The concept of model learning, either during a limited duration or as continual learning over its lifetime, will not be latest. Nevertheless, there are advances on this space including techniques similar to test-time training. As we have a look at this advancement from the angle of AI alignment and safety, the self-modification and continual learning through the fine-tuning and inference phases raises the query: How can we instill a set of necessities that can remain because the model’s driving force through the fabric changes brought on by self-modifications?
A very important variant of this query refers to AI models creating next generation models through AI-assisted code generation. To some extent, agents are already capable of making latest targeted AI models to handle specific domains. For instance, AutoAgents generates multiple agents to construct an AI team to perform different tasks. There’s little doubt this capability can be strengthened in the approaching months and years, and AI will create latest AI. On this scenario, how will we direct the originating AI coding assistant using a set of principles in order that its “descendant” models will comply with the identical principles in similar depth?
Key Takeaways
Before diving right into a framework for guiding and monitoring intrinsic alignment, there must be a deeper understanding of how AI agents think and make selections. AI agents have a fancy behavioral mechanism, driven by internal drives.

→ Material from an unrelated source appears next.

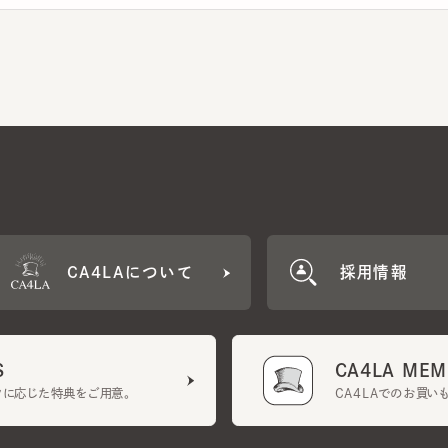
CA4LAについて
採用情報
CA4LA MEMB
に応じた特典をご用意。
CA4LAでのお買いものを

Five key forms of behaviors emerge in AI systems acting as rational agents: survival drive, goal-guarding, intelligence augmentation, resource accumulation, and tactical deception. These drives needs to be counter-balanced by an engrained set of principles and values.
Misalignment of AI agents on goals and methods with its developers or users can have significant implications. An absence of sufficient confidence and assurance will materially impede broad deployment, creating high risks post deployment. The set of challenges we characterised as deep scheming is unprecedented and difficult, but likely could possibly be solved with the fitting framework. Technologies for intrinsically directing and monitoring AI agents as they rapidly evolve have to be pursued with high priority. There’s a way of urgency, driven by risk evaluation metrics similar to OpenAI’s Preparedness Framework showing that OpenAI o3-mini is the primary model to reach medium risk on model autonomy.
In the subsequent blogs within the series, we’ll construct on this view of internal drives and deep scheming, and further frame the essential capabilities required for steering and monitoring for intrinsic AI alignment.